A word-for-word copy of all entries is required, without images.

Stored data entries:
_ _ _

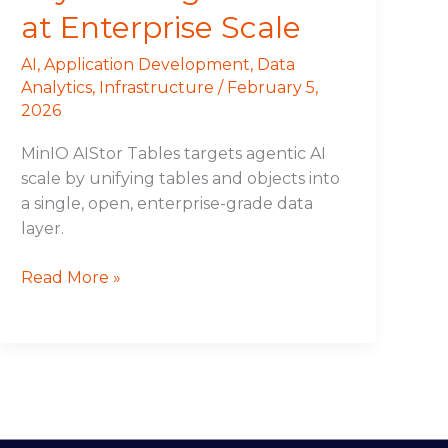
at Enterprise Scale
AI
,
Application Development
,
Data
Analytics
,
Infrastructure
/
February 5,
2026
MinIO AIStor Tables targets agentic AI
scale by unifying tables and objects into
a single, open, enterprise-grade data
layer.
Read More »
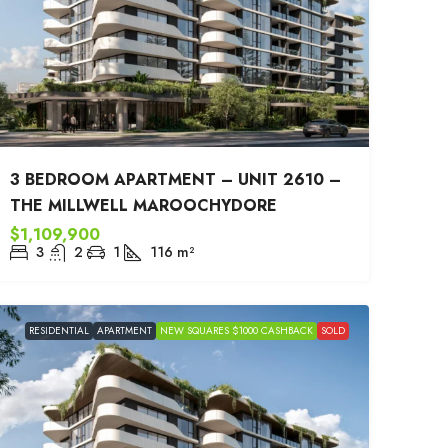
3 BEDROOM APARTMENT – UNIT 2610 –
THE MILLWELL MAROOCHYDORE
$1,109,900
3
2
1
116
m²
RESIDENTIAL
APARTMENT
NEW SQUARES $1000 CASHBACK
SOLD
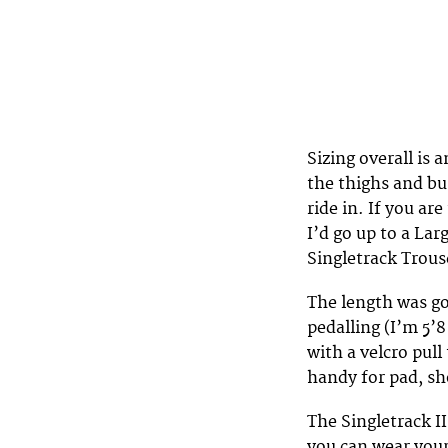
Sizing overall is 
the thighs and bu
ride in. If you ar
I’d go up to a Lar
Singletrack Trous
The length was go
pedalling (I’m 5’
with a velcro pull
handy for pad, s
The Singletrack I
you can wear your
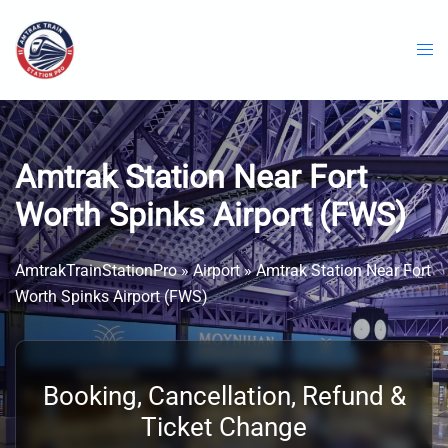
Skip
to
content
Amtrak Station Near Fort
Worth Spinks Airport (FWS)
AmtrakTrainStationPro
»
Airport
»
Amtrak Station Near Fort
Worth Spinks Airport (FWS)
Booking, Cancellation, Refund &
Ticket Change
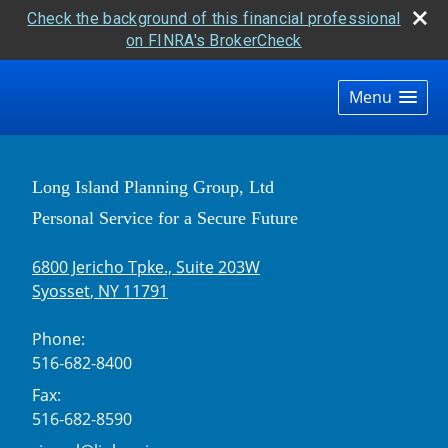
Check the background of this financial professional
on FINRA's BrokerCheck
skip
navigation
Menu
Long Island Planning Group, Ltd
Personal Service for a Secure Future
6800 Jericho Tpke., Suite 203W
Syosset
,
NY
11791
Phone:
516-682-8400
Fax:
516-682-8590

_ _ _

> [THE ANSWER]:
at Enterprise Scale
AI
,
Application Development
,
Data
Analytics
,
Infrastructure
/
February 5,
2026
MinIO AIStor Tables targets agentic AI
scale by unifying tables and objects into
a single, open, enterprise-grade data
layer.
Read More »
3 BEDROOM APARTMENT – UNIT 2610 –
THE MILLWELL MAROOCHYDORE
$1,109,900
3
2
1
116
m²
RESIDENTIAL
APARTMENT
NEW SQUARES $1000 CASHBACK
SOLD
Sizing overall is 
the thighs and bu
ride in. If you ar
I’d go up to a Lar
Singletrack Trous
The length was go
pedalling (I’m 5’
with a velcro pull
handy for pad, s
The Singletrack I
you can wear your
Skip
to
content
Amtrak Station Near Fort
Worth Spinks Airport (FWS)
AmtrakTrainStationPro
»
Airport
»
Amtrak Station Near Fort
Worth Spinks Airport (FWS)
Booking, Cancellation, Refund &
Ticket Change
Check the background of this financial professional
on FINRA's BrokerCheck
skip
navigation
Menu
Long Island Planning Group, Ltd
Personal Service for a Secure Future
6800 Jericho Tpke., Suite 203W
Syosset
,
NY
11791
Phone:
516-682-8400
Fax:
516-682-8590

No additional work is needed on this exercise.